In the early 2000s, a combination of, one, a new way for air-rights to be traded between lots with at least a 10-foot adjacency; two, the public acceptance of the use of limited liability companies in New York as shell companies to hide the identity of real estate owners; and, three, the 421-a New York Exception Program,[38] which reduced the tax imposition of top-prized apartments to 1/100 of the average New York property-tax payment[39]brought a new typology of residential towers to New York City: super slender residential towers (reaching a slenderness rate of 1:14) with “helicopter views”[40] meant to take advantage of the post-2008 difficulty in find financially stable locations to secure investment portfolios. In 2013, New York mayor Michael Bloomberg stated: “If we could get every billionaire around the world to move here, it would be a godsend.”[41]

432 Park Avenue can be seen as the most refined outcome among these towers. Its design is the result of the collaboration of three architectural firms: Rafael Viñoly Architects (in charge of the overall structure), Deborah Berke and Partners (apartments layout), and Dbox (similar to Grindr in rendering 432 Park Avenue as a broader lifestyle platform). According to NY Magazine: “In the past few years, architecture has become the sexiest of arts.
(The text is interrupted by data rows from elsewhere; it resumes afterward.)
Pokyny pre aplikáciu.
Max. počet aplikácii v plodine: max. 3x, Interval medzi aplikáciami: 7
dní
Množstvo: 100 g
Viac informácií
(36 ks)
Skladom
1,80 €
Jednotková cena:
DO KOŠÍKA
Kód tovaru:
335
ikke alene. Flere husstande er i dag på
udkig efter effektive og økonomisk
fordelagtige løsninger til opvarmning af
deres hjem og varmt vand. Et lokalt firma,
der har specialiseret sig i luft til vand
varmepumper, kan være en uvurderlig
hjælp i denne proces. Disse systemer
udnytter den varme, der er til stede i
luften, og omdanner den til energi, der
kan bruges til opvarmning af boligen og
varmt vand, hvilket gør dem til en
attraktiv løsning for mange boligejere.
Keith Bomely and his colleagues at Dbox are its pornographers.”[42] They were hired by CIM Group and Marklowe Properties to develop, through movies, photography, and online circulation, a post-2008 fictional society for the 432 Park Avenue high-end condominium tower.

In their four minute, one million dollar[43] movie Before Night Falls,[44] there is a scene where the 2016 Sport Illustrated bathing-suit model Christina Makowski travels from the UK to be introduced by Philippe Petit at a party at a 432 apartment wearing an Armani version of Kim Kardashian’s famous Lanvin shirtless suit. According to Mathew Bannister, founding partner of DBOX, the important part of the scene is in the background, in that of a male character in his 70s called by Bannister and the DBOX team “the Danny-DeVito-Guy”, who is not played by an actor, but by a New Jersey-based businessman who is close friends of the towers’ co-developer Harry Marklowe.[45] The movie presents this character as someone who, through the mediation of the tower, could sexually engage with Makowski’s character.[46] Bannister meant to channel through architecture a form of sexual achievement and the confirmation of self-value though acquisition.
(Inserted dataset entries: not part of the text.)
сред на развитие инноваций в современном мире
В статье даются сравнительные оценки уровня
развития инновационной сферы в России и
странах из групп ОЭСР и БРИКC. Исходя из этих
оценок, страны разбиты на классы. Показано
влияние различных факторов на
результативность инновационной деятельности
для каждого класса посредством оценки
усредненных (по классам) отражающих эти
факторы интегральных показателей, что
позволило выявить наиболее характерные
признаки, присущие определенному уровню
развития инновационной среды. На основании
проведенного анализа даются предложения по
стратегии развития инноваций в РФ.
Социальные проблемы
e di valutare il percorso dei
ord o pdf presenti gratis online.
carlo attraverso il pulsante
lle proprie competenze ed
Romantic scene between the triple composed by Sport Illustrated model Christina Makowski (wearing an Armani version of Kim Kardashian’s Lanvin shirtless), the Danny DeVito Guy and the 432 helicopter views. New York.

In 2004, George W. Bush stated in front of the US National Association of Home Builders that “[The government is] creating an ‘Ownership Society’ in this country, where more Americans than ever will be able to open up the door where they live and say ‘welcome to my house, welcome to my piece of property.”[47] “Owning a home is part of the American experience”.[48] According to Michel Feher, contemporary love is shaped by the way financial strategies jumped into the making of subjectivity.[49] Financial credit become more important than commercial revenue. Rating agencies epitomized neoliberalism. For Feher, “Tinder is the Standard and Poor of love.” The enactment of credited value has become the ultimate form of sex. In the post-2008 era, sex-yearning subjects, looking for satisfaction, have been replaced by vulnerable subjects dependent on the permanent capturing of self-esteem.

In the post-2008 era, verifiable sexuality, replaced true sex.